Shopify android client all API request's response leakage, including access_token, cookie, response header, response body content

Shopify android client all API request's response leakage, including access_token, cookie, response header, response body content and much other information. An attacker can extract cookie and access_token of Shopify android client without any permission needed and user awareness. #Bug impact: A malicious android app can extract cookie and access_token and other user sensitive information in Shopify android client, and thus taking control of user's account. Bug demostration (see two screenshots with stolen cookie in http headers printed in logcat and access_token). #Bug explaination: The shopify client use implicit broadcast to communicate intra-app to pass network request's response infromation, with action "com.shopify.service.requestComplete". However this broadcast is not protected by permission, thus any android client can register a broadcast receiver and monitor response information, extracting sensitive account credentials. The broadcast is send at com/shopify/service/netcomm/NetworkService, recvd at multiple points. including com/shopify/service/BaseRequestDelegate$RequestCompletionBroadcastReceiver$1. #Steps to reproduce: - Install the poc apk and shopify client, poc apk registered a receiver and monitor in background - Open shopify and login, the poc apk will now receives user's admin_cookie and access_token silently, print them in logcat as demonstrated in screenshots.

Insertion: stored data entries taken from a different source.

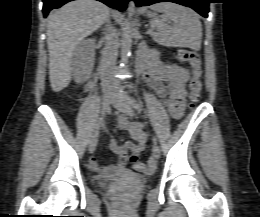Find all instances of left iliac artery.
Here are the masks:
<instances>
[{
  "mask_svg": "<svg viewBox=\"0 0 260 217\" xmlns=\"http://www.w3.org/2000/svg\"><path fill=\"white\" fill-rule=\"evenodd\" d=\"M131 105L139 112L142 113L143 108L140 103H138L134 98H129ZM146 123V122H145ZM152 141L157 144V138L153 135Z\"/></svg>",
  "mask_w": 260,
  "mask_h": 217,
  "instance_id": "obj_1",
  "label": "left iliac artery"
}]
</instances>
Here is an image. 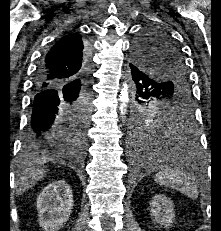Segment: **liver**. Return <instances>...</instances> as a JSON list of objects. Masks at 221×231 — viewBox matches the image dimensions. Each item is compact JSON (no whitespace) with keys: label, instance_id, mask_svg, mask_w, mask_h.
Instances as JSON below:
<instances>
[{"label":"liver","instance_id":"6515ba94","mask_svg":"<svg viewBox=\"0 0 221 231\" xmlns=\"http://www.w3.org/2000/svg\"><path fill=\"white\" fill-rule=\"evenodd\" d=\"M48 157H43L42 161H45ZM45 174V170L40 167H33L26 170L23 176L17 181L16 192L17 194H22L29 188L33 187L37 182H39Z\"/></svg>","mask_w":221,"mask_h":231}]
</instances>
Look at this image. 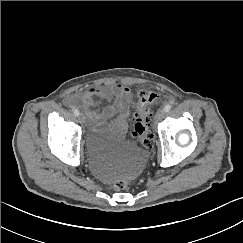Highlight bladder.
<instances>
[{
    "label": "bladder",
    "mask_w": 243,
    "mask_h": 243,
    "mask_svg": "<svg viewBox=\"0 0 243 243\" xmlns=\"http://www.w3.org/2000/svg\"><path fill=\"white\" fill-rule=\"evenodd\" d=\"M90 150L99 155L113 152L117 156V175L133 176L143 166L139 147L124 136L113 119L103 118L91 124L86 135Z\"/></svg>",
    "instance_id": "obj_1"
}]
</instances>
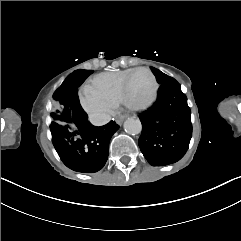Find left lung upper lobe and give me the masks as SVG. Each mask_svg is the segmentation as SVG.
I'll list each match as a JSON object with an SVG mask.
<instances>
[{
	"label": "left lung upper lobe",
	"instance_id": "1",
	"mask_svg": "<svg viewBox=\"0 0 241 241\" xmlns=\"http://www.w3.org/2000/svg\"><path fill=\"white\" fill-rule=\"evenodd\" d=\"M151 70H152V72L154 73V75L156 76L157 82H158L159 84H161V85H162V84H166V83H168V82H170V81L175 80V79H173L172 77H170V76L162 73V72H161L160 70H158V69H155V68L152 67Z\"/></svg>",
	"mask_w": 241,
	"mask_h": 241
}]
</instances>
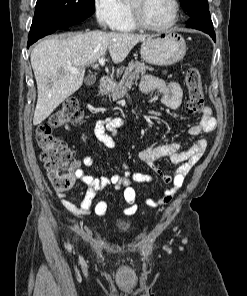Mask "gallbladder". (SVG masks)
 Segmentation results:
<instances>
[{"instance_id":"1","label":"gallbladder","mask_w":247,"mask_h":296,"mask_svg":"<svg viewBox=\"0 0 247 296\" xmlns=\"http://www.w3.org/2000/svg\"><path fill=\"white\" fill-rule=\"evenodd\" d=\"M94 81H95V77H94V76H89V77H87V78L85 79V83H86V85H88V86L92 85V84L94 83Z\"/></svg>"}]
</instances>
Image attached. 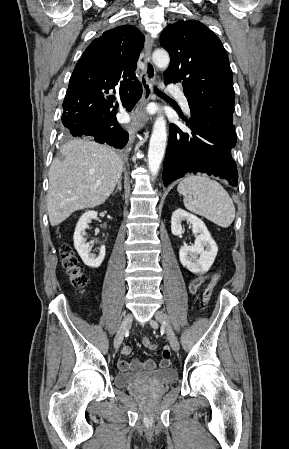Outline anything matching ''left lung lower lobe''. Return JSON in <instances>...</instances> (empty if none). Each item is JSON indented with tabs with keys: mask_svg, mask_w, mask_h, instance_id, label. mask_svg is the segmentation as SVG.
<instances>
[{
	"mask_svg": "<svg viewBox=\"0 0 289 449\" xmlns=\"http://www.w3.org/2000/svg\"><path fill=\"white\" fill-rule=\"evenodd\" d=\"M189 107L191 119H183L191 132L186 133L174 124L170 126L162 175L164 185L187 173H206L237 186L238 171L232 156L237 139L235 126L190 104Z\"/></svg>",
	"mask_w": 289,
	"mask_h": 449,
	"instance_id": "left-lung-lower-lobe-1",
	"label": "left lung lower lobe"
}]
</instances>
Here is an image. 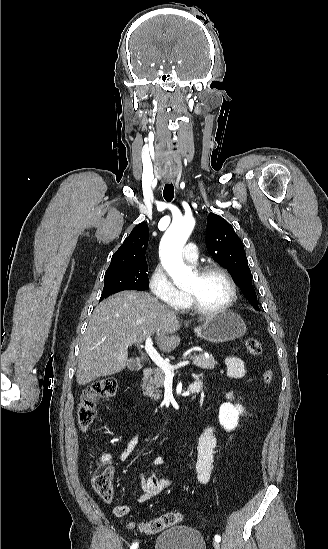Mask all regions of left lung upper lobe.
I'll use <instances>...</instances> for the list:
<instances>
[{
	"label": "left lung upper lobe",
	"instance_id": "1",
	"mask_svg": "<svg viewBox=\"0 0 328 549\" xmlns=\"http://www.w3.org/2000/svg\"><path fill=\"white\" fill-rule=\"evenodd\" d=\"M206 246L215 261L235 278L251 305L258 308L243 243L231 224L212 212L207 219Z\"/></svg>",
	"mask_w": 328,
	"mask_h": 549
}]
</instances>
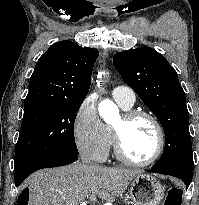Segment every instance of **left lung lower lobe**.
<instances>
[{
  "label": "left lung lower lobe",
  "instance_id": "obj_1",
  "mask_svg": "<svg viewBox=\"0 0 199 205\" xmlns=\"http://www.w3.org/2000/svg\"><path fill=\"white\" fill-rule=\"evenodd\" d=\"M147 171L152 172V173H159V174L175 176L181 179L186 184L187 188L189 187L192 181V174H188L177 168H154L152 167L150 170H147Z\"/></svg>",
  "mask_w": 199,
  "mask_h": 205
}]
</instances>
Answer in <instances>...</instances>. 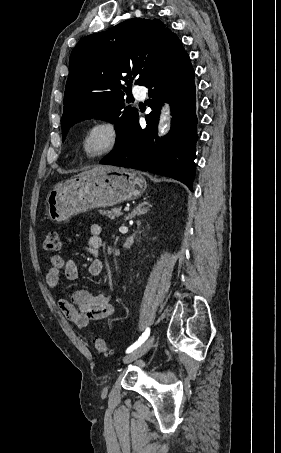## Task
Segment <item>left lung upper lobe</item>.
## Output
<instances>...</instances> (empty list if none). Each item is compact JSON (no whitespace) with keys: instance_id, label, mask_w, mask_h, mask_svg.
<instances>
[{"instance_id":"1","label":"left lung upper lobe","mask_w":281,"mask_h":453,"mask_svg":"<svg viewBox=\"0 0 281 453\" xmlns=\"http://www.w3.org/2000/svg\"><path fill=\"white\" fill-rule=\"evenodd\" d=\"M174 37L160 20L133 18L81 39L69 60L62 140L76 122L97 118L115 124L118 145L138 117L136 108L126 107L123 91L134 78L145 85Z\"/></svg>"}]
</instances>
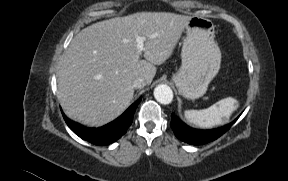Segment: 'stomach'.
Here are the masks:
<instances>
[{"mask_svg": "<svg viewBox=\"0 0 288 181\" xmlns=\"http://www.w3.org/2000/svg\"><path fill=\"white\" fill-rule=\"evenodd\" d=\"M182 46V65L173 75L179 93L187 99L203 96L217 75L221 52L214 41L215 25L205 17H190Z\"/></svg>", "mask_w": 288, "mask_h": 181, "instance_id": "1", "label": "stomach"}]
</instances>
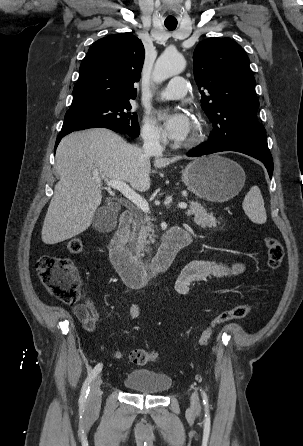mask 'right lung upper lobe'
Listing matches in <instances>:
<instances>
[{
    "label": "right lung upper lobe",
    "instance_id": "right-lung-upper-lobe-1",
    "mask_svg": "<svg viewBox=\"0 0 303 446\" xmlns=\"http://www.w3.org/2000/svg\"><path fill=\"white\" fill-rule=\"evenodd\" d=\"M144 55L142 42L132 33L96 41L80 65L70 109L134 99Z\"/></svg>",
    "mask_w": 303,
    "mask_h": 446
}]
</instances>
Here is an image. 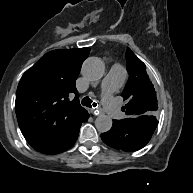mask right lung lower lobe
Returning <instances> with one entry per match:
<instances>
[{
	"mask_svg": "<svg viewBox=\"0 0 193 193\" xmlns=\"http://www.w3.org/2000/svg\"><path fill=\"white\" fill-rule=\"evenodd\" d=\"M88 119V118H87ZM86 119V120H87ZM85 120V121H86ZM81 126V125H80ZM80 126L76 129V131L61 145L51 148V149H46L43 151H40L41 153H45V154H56V153H60L63 152L67 149H69L76 141L77 137H78V133H79V129Z\"/></svg>",
	"mask_w": 193,
	"mask_h": 193,
	"instance_id": "right-lung-lower-lobe-1",
	"label": "right lung lower lobe"
}]
</instances>
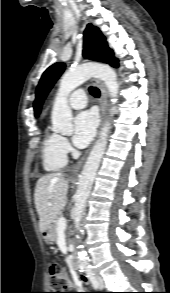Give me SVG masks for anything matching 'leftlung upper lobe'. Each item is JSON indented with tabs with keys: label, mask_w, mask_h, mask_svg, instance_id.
Here are the masks:
<instances>
[{
	"label": "left lung upper lobe",
	"mask_w": 170,
	"mask_h": 293,
	"mask_svg": "<svg viewBox=\"0 0 170 293\" xmlns=\"http://www.w3.org/2000/svg\"><path fill=\"white\" fill-rule=\"evenodd\" d=\"M83 56L85 58L102 61L108 64H111L115 59L113 51L109 49L105 37L97 27L92 26L91 24L87 25L84 32ZM64 69V63H55L43 73L36 90V99L34 101L35 116H38L40 113L46 95L63 73Z\"/></svg>",
	"instance_id": "obj_1"
}]
</instances>
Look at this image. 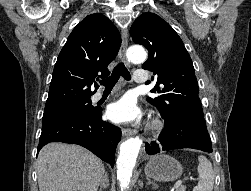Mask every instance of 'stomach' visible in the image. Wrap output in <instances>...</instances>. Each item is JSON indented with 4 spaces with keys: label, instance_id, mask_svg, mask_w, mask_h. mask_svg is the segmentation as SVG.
<instances>
[{
    "label": "stomach",
    "instance_id": "stomach-1",
    "mask_svg": "<svg viewBox=\"0 0 251 191\" xmlns=\"http://www.w3.org/2000/svg\"><path fill=\"white\" fill-rule=\"evenodd\" d=\"M147 177L158 179V181H173L178 179L183 173V167L177 159L171 155H153L145 165L144 169Z\"/></svg>",
    "mask_w": 251,
    "mask_h": 191
}]
</instances>
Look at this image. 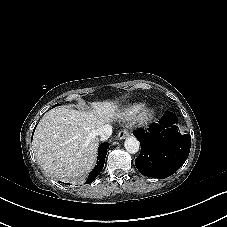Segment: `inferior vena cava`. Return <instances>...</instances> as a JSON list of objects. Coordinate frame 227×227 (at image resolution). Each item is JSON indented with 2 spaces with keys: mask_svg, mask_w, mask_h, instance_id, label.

Of course the attacker can send it to remote control center and fully take control of user's account. - As user operates the attacker can receives other response information. - logcat command: adb logcat -s SHOPIFYHACK:V #Fix recommendations: Use signature level permission to protect the broadcast, or use a LocalBroadcastManager POC apk attached, tested on Nexus 5 4.4.4. No special permission or root required. No user interactions and awareness.